To do.
In your copy, leave out the pictures and repeat the entries below exactly.

Collected data
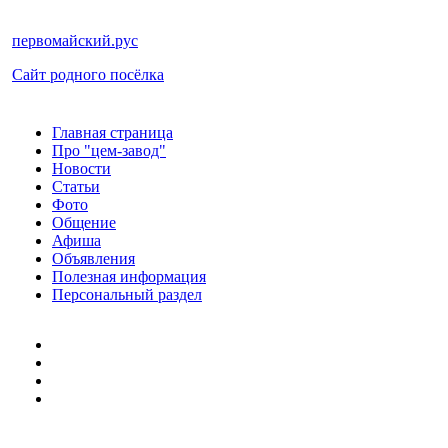
первомайский.рус
Сайт родного посёлка
Главная страница
Про "цем-завод"
Новости
Статьи
Фото
Общение
Афиша
Объявления
Полезная информация
Персональный раздел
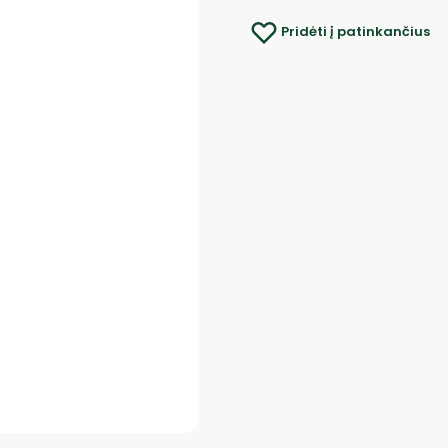
Pridėti į patinkančius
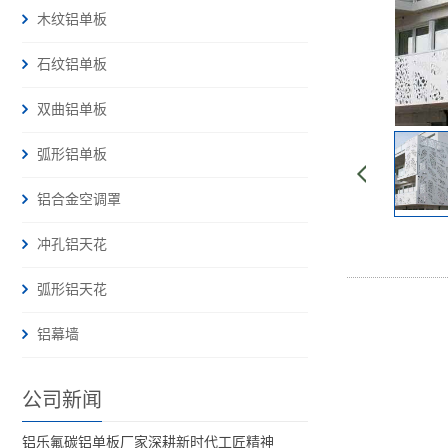
木纹铝单板
石纹铝单板
双曲铝单板
弧形铝单板
铝合金空调罩
冲孔铝天花
弧形铝天花
铝幕墙
公司新闻
铝乐氟碳铝单板厂家深耕新时代工匠精神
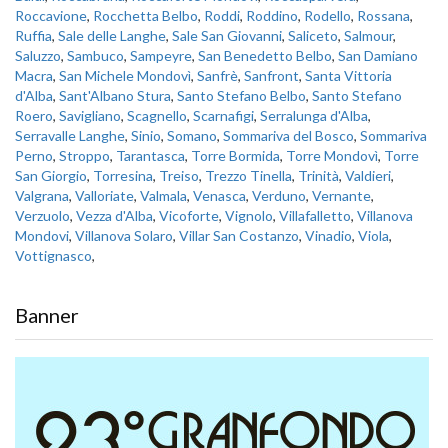
Roccavione
,
Rocchetta Belbo
,
Roddi
,
Roddino
,
Rodello
,
Rossana
,
Ruffia
,
Sale delle Langhe
,
Sale San Giovanni
,
Saliceto
,
Salmour
,
Saluzzo
,
Sambuco
,
Sampeyre
,
San Benedetto Belbo
,
San Damiano
Macra
,
San Michele Mondovì
,
Sanfrè
,
Sanfront
,
Santa Vittoria
d'Alba
,
Sant'Albano Stura
,
Santo Stefano Belbo
,
Santo Stefano
Roero
,
Savigliano
,
Scagnello
,
Scarnafigi
,
Serralunga d'Alba
,
Serravalle Langhe
,
Sinio
,
Somano
,
Sommariva del Bosco
,
Sommariva
Perno
,
Stroppo
,
Tarantasca
,
Torre Bormida
,
Torre Mondovì
,
Torre
San Giorgio
,
Torresina
,
Treiso
,
Trezzo Tinella
,
Trinità
,
Valdieri
,
Valgrana
,
Valloriate
,
Valmala
,
Venasca
,
Verduno
,
Vernante
,
Verzuolo
,
Vezza d'Alba
,
Vicoforte
,
Vignolo
,
Villafalletto
,
Villanova
Mondovi
,
Villanova Solaro
,
Villar San Costanzo
,
Vinadio
,
Viola
,
Vottignasco
,
Banner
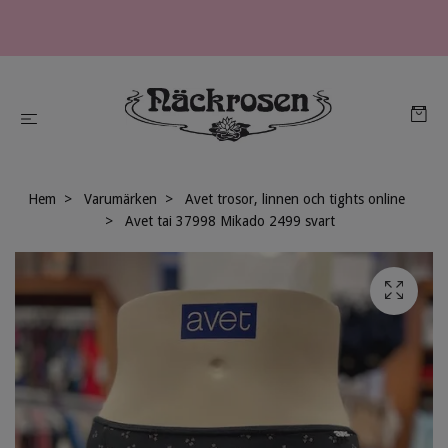
Hem
Varumärken
Avet trosor, linnen och tights online
Avet tai 37998 Mikado 2499 svart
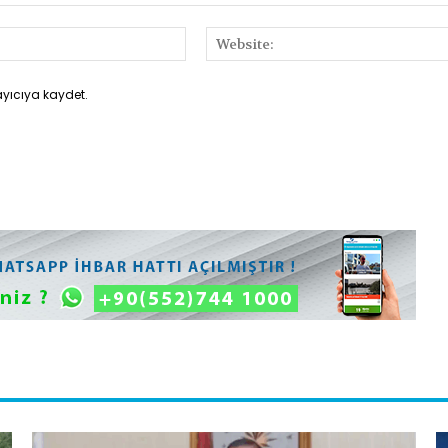
E-
Posta:*
ayıcıya kaydet.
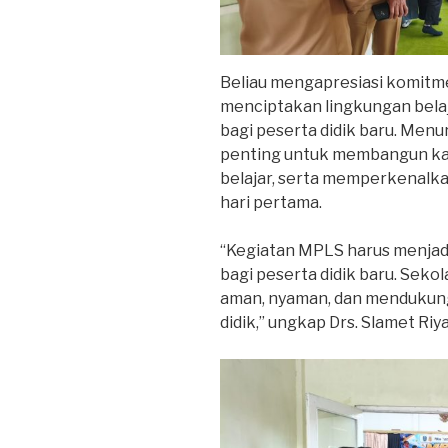
Beliau mengapresiasi komit
menciptakan lingkungan bel
bagi peserta didik baru. M
penting untuk membangun k
belajar, serta memperkenalka
hari pertama.
“Kegiatan MPLS harus menja
bagi peserta didik baru. Sek
aman, nyaman, dan mendukun
didik,” ungkap Drs. Slamet Riya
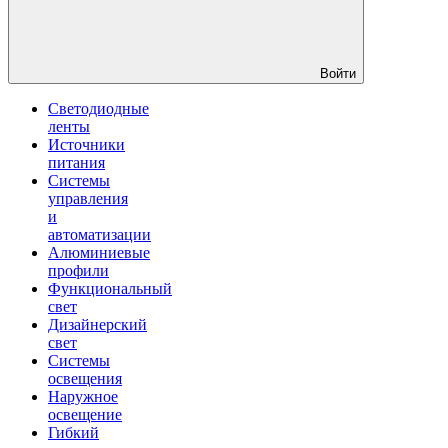
Войти
Светодиодные
ленты
Источники
питания
Системы
управления
и
автоматизации
Алюминиевые
профили
Функциональный
свет
Дизайнерский
свет
Системы
освещения
Наружное
освещение
Гибкий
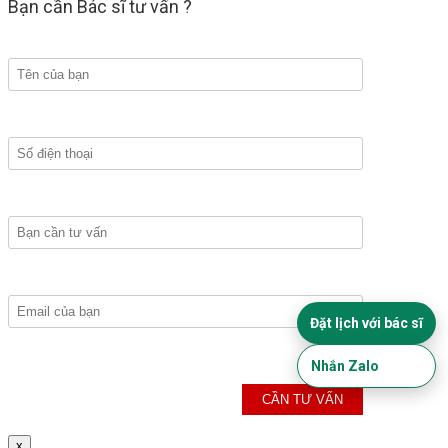
Bạn cần Bác sĩ tư vấn ?
Đặt lịch với bác sĩ
Nhắn Zalo
x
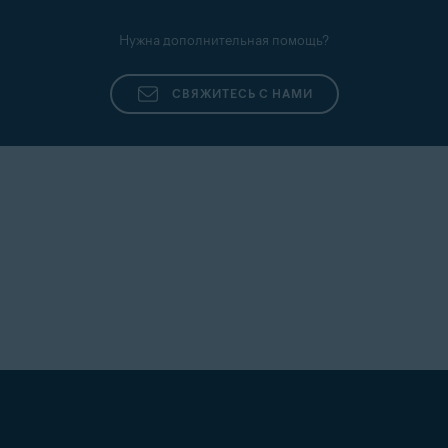
Нужна дополнительная помощь?
СВЯЖИТЕСЬ С НАМИ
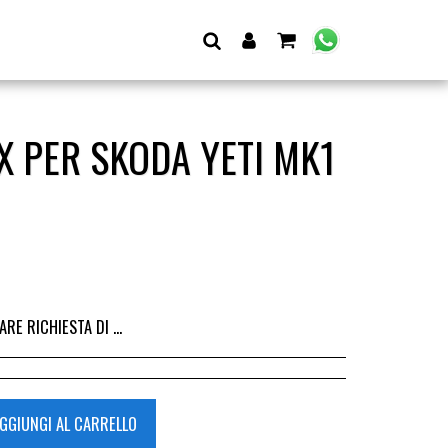
X PER SKODA YETI MK1
I DALL&#039;ACQUISTO DEL RICAMBIO, IL RIMBORSO VIENE EMESSO ALLA CONSEGNA DEL RICAMBIO IN SEDE.
GGIUNGI AL CARRELLO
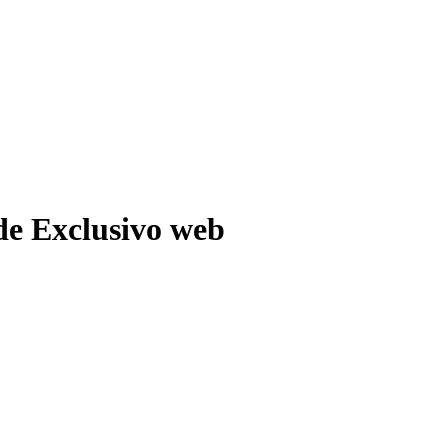
e Exclusivo web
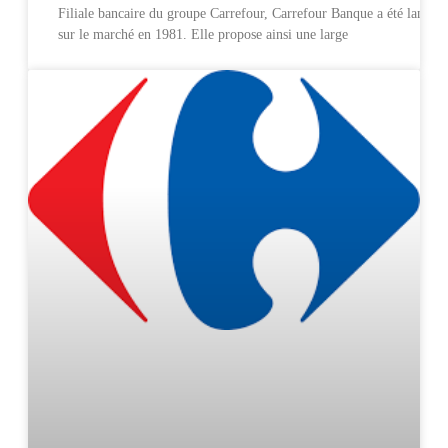
Filiale bancaire du groupe Carrefour, Carrefour Banque a été lancée
sur le marché en 1981. Elle propose ainsi une large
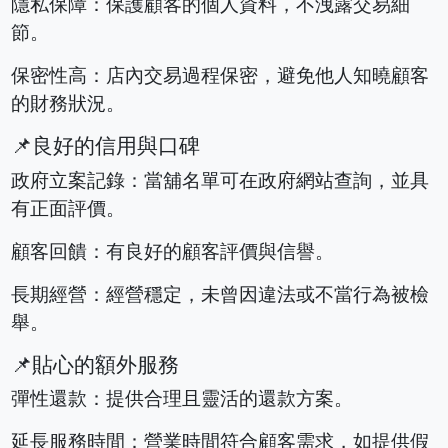
隱私保障：保護顧客的個人資料，不洩露交易細
節。
保密性高：店內交易過程保密，避免他人知曉顧客
的財務狀況。
📌良好的信用與口碑
政府立案記錄：當舖名單可在政府網站查詢，並具
有正面評價。
顧客回饋：有良好的顧客評價與信譽。
長期經營：經營穩定，未曾因違法或不當行為被檢
舉。
📌貼心的額外服務
彈性還款：提供合理且靈活的還款方案。
延長服務時間：營業時間符合顧客需求，如提供假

Result.
первомайский.рус
Сайт родного посёлка
Главная страница
Про "цем-завод"
Новости
Статьи
Фото
Общение
Афиша
Объявления
Полезная информация
Персональный раздел
Pridėti į patinkančius
木纹铝单板
石纹铝单板
双曲铝单板
弧形铝单板
铝合金空调罩
冲孔铝天花
弧形铝天花
铝幕墙
公司新闻
铝乐氟碳铝单板厂家深耕新时代工匠精神
Roccavione
,
Rocchetta Belbo
,
Roddi
,
Roddino
,
Rodello
,
Rossana
,
Ruffia
,
Sale delle Langhe
,
Sale San Giovanni
,
Saliceto
,
Salmour
,
Saluzzo
,
Sambuco
,
Sampeyre
,
San Benedetto Belbo
,
San Damiano
Macra
,
San Michele Mondovì
,
Sanfrè
,
Sanfront
,
Santa Vittoria
d'Alba
,
Sant'Albano Stura
,
Santo Stefano Belbo
,
Santo Stefano
Roero
,
Savigliano
,
Scagnello
,
Scarnafigi
,
Serralunga d'Alba
,
Serravalle Langhe
,
Sinio
,
Somano
,
Sommariva del Bosco
,
Sommariva
Perno
,
Stroppo
,
Tarantasca
,
Torre Bormida
,
Torre Mondovì
,
Torre
San Giorgio
,
Torresina
,
Treiso
,
Trezzo Tinella
,
Trinità
,
Valdieri
,
Valgrana
,
Valloriate
,
Valmala
,
Venasca
,
Verduno
,
Vernante
,
Verzuolo
,
Vezza d'Alba
,
Vicoforte
,
Vignolo
,
Villafalletto
,
Villanova
Mondovi
,
Villanova Solaro
,
Villar San Costanzo
,
Vinadio
,
Viola
,
Vottignasco
,
Banner
Hem
Varumärken
Avet trosor, linnen och tights online
Avet tai 37998 Mikado 2499 svart
E-
Posta:*
ayıcıya kaydet.
Beliau mengapresiasi komit
menciptakan lingkungan bel
bagi peserta didik baru. M
penting untuk membangun k
belajar, serta memperkenalka
hari pertama.
“Kegiatan MPLS harus menja
bagi peserta didik baru. Sek
aman, nyaman, dan mendukun
didik,” ungkap Drs. Slamet Riya
Войти
Светодиодные
ленты
Источники
питания
Системы
управления
и
автоматизации
Алюминиевые
профили
Функциональный
свет
Дизайнерский
свет
Системы
освещения
Наружное
освещение
Гибкий
Bạn cần Bác sĩ tư vấn ?
Đặt lịch với bác sĩ
Nhắn Zalo
x
Нужна дополнительная помощь?
СВЯЖИТЕСЬ С НАМИ
X PER SKODA YETI MK1
I DALL&#039;ACQUISTO DEL RICAMBIO, IL RIMBORSO VIENE EMESSO ALLA CONSEGNA DEL RICAMBIO IN SEDE.
GGIUNGI AL CARRELLO
e Exclusivo web
Filiale bancaire du groupe Carrefour, Carrefour Banque a été lancée
sur le marché en 1981. Elle propose ainsi une large
隱私保障：保護顧客的個人資料，不洩露交易細
節。
保密性高：店內交易過程保密，避免他人知曉顧客
的財務狀況。
📌良好的信用與口碑
政府立案記錄：當舖名單可在政府網站查詢，並具
有正面評價。
顧客回饋：有良好的顧客評價與信譽。
長期經營：經營穩定，未曾因違法或不當行為被檢
舉。
📌貼心的額外服務
彈性還款：提供合理且靈活的還款方案。
延長服務時間：營業時間符合顧客需求，如提供假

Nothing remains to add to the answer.